Well, I was having none of it. Diary, I’m pretty proud of this one! I grabbed Leah, yanked us both through the fabric of time and space (well, okay, just space) and we came out on top of the cliff. Then I just aimed Little Miss Creepy in the general direction of that thing’s five-way mug and fired her off. Easy peasy, and down it went.
How’d we get down, you ask? Well, I grabbed her by the collar and jumped. Of course I can slow down my fall, but it was a little funny for me to be the one scarin’ her for once. (Don’t tell her I said so!)

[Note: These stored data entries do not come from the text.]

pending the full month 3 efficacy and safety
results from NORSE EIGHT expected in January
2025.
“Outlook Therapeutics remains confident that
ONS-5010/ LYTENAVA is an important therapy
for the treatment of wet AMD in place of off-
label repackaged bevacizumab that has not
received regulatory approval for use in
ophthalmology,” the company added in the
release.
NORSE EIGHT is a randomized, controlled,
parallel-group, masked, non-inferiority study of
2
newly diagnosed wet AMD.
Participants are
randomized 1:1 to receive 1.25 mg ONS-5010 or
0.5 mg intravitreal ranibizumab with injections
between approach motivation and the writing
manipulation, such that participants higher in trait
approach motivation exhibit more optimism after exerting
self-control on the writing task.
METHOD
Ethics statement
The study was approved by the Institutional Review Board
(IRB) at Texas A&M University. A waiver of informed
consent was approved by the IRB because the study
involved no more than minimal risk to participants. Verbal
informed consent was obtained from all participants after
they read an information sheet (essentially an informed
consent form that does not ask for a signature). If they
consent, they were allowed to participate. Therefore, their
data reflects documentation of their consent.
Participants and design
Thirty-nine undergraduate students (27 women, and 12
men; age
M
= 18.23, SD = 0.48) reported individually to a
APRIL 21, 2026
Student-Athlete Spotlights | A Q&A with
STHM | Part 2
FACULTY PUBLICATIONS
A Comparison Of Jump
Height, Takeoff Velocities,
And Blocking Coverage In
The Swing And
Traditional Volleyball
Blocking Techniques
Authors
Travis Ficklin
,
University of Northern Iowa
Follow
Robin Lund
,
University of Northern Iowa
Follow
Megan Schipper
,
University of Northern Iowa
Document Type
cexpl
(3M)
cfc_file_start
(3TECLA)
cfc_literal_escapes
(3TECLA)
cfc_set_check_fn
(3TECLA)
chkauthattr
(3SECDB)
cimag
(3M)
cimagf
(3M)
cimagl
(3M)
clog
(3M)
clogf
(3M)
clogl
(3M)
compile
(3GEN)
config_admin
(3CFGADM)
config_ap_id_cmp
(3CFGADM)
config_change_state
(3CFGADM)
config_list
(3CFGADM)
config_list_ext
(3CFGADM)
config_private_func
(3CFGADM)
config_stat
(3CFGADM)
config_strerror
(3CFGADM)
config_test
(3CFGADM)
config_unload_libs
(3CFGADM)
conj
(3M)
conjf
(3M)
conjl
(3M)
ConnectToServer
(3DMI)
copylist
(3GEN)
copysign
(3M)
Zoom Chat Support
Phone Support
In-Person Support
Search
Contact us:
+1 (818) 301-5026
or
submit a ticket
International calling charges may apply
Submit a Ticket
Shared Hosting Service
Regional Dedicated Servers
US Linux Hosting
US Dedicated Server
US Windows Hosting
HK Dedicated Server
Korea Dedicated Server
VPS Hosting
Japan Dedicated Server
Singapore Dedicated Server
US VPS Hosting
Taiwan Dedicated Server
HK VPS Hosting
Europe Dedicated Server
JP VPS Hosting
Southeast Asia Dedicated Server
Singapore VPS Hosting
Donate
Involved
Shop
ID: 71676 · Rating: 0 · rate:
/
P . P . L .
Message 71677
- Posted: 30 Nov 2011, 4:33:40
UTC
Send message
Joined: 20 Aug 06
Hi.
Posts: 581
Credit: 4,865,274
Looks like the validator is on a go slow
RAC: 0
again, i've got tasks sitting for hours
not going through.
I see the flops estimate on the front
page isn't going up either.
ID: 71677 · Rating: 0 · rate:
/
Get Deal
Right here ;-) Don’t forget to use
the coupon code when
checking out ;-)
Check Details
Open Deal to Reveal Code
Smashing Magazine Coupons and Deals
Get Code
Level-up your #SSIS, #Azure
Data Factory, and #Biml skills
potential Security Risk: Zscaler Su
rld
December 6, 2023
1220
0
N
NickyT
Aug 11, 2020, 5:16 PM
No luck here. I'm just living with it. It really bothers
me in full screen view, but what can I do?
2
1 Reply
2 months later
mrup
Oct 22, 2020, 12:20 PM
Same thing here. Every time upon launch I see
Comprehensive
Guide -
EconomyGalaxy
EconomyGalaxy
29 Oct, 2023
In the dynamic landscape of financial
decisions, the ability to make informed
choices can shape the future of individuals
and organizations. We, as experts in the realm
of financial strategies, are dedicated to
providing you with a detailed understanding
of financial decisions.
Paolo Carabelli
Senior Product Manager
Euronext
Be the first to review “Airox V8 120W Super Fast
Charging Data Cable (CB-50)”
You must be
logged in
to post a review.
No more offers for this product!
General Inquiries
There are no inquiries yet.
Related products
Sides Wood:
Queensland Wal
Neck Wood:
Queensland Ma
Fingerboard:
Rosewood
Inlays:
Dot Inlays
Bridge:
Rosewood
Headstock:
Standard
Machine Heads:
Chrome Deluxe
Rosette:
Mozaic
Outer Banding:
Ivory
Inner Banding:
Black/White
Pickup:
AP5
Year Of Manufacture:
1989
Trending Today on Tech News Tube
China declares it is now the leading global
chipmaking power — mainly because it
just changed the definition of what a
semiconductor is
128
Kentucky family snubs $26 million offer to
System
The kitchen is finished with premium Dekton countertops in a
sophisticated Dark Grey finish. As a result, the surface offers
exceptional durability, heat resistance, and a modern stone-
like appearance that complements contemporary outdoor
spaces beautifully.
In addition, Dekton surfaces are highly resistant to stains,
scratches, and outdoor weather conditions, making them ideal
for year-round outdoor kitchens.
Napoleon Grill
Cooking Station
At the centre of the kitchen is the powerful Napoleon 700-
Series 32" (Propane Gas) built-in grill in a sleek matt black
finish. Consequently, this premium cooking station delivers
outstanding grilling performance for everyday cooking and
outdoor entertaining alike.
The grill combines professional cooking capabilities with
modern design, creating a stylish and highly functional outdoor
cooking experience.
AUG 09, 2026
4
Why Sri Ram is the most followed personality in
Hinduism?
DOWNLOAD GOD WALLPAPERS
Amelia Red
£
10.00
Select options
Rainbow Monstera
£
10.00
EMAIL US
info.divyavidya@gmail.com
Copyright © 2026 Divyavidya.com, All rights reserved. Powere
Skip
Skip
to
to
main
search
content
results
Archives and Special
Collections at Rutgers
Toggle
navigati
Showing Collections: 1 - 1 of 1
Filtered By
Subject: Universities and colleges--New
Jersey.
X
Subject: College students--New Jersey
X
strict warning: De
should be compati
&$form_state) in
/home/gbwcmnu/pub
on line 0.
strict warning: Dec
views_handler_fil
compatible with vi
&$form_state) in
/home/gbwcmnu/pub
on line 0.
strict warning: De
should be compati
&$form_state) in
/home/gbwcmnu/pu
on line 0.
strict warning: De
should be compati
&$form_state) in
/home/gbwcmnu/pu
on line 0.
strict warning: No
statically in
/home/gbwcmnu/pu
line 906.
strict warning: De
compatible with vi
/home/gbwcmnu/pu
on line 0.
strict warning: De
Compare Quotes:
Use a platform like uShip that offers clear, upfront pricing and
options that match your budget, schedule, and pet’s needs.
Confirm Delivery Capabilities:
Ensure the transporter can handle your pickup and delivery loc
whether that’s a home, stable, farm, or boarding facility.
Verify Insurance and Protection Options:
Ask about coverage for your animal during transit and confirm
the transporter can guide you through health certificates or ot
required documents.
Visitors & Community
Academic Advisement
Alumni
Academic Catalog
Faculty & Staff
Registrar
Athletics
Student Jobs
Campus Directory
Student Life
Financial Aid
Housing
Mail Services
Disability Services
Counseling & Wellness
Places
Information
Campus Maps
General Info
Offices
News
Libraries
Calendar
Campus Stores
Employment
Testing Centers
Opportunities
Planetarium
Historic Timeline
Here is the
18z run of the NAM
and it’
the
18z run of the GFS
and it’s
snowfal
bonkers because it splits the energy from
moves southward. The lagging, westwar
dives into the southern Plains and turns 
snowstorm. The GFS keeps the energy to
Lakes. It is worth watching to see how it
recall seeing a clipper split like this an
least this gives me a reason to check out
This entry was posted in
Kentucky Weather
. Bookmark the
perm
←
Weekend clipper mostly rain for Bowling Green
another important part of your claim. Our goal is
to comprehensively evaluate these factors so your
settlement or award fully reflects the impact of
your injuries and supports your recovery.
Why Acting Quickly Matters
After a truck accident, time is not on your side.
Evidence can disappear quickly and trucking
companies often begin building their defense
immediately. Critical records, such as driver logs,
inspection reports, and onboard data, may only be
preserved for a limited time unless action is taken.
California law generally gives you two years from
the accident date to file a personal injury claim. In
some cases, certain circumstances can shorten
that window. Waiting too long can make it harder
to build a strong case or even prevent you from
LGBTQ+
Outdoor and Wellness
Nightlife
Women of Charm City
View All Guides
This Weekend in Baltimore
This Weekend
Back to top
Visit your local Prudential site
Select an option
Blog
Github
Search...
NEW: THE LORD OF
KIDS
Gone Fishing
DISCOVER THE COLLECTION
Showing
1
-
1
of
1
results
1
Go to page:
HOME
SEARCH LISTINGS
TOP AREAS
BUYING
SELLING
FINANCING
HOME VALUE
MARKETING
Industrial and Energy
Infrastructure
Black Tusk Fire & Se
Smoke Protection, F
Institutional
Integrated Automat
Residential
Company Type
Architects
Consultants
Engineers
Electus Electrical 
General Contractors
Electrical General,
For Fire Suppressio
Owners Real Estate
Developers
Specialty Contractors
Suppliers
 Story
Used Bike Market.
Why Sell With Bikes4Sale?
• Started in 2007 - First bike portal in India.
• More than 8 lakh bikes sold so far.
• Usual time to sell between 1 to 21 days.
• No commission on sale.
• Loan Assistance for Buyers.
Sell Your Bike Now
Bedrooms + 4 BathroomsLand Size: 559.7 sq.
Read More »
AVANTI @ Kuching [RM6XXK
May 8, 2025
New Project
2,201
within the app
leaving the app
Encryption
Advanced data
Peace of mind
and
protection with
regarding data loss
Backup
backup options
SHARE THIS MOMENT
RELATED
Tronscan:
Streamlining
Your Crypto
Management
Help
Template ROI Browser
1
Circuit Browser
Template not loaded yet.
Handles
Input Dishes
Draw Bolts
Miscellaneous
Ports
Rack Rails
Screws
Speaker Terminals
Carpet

By the way, it was around this time we started noticin’ that the vegetation was gettin’ … how shall I put this?… distinctly prehistorical-lookin’. I’m talking real antique. No flowers or birds or anything like that, just a lot of oversized ferns and real weird animal noises. It’s all right for my hay fever, but maybe not so great for the part of me that doesn’t want to be eaten by a lot of long-ago creepy crawlies.
The next night another one of those weird-looking ghouls just hung there and watched us for a while. Ugh! And I thought the peeping toms back in the old neighborhood were bad.
Anyway, a while later we ran into a whole parade of people we knew, including Shorty and the Rockbreakers, all held captive by an Elder Thing and its dinosaur buddy and being marched north for no-doubt nefarious purposes! We decided not to respect out elders and gave this one a whupping, too, though it didn’t go as smoothly as before. I guess I did lose my composure a little when that tentacled T-Rex grabbed me, and then again when it exploded into a writhing tentacle mass. But really, those were just battle screams, you know? I was excited!
And now we gotta figure out how to bring Shorty and the rest of the gang back to their old selves… before anything else happens!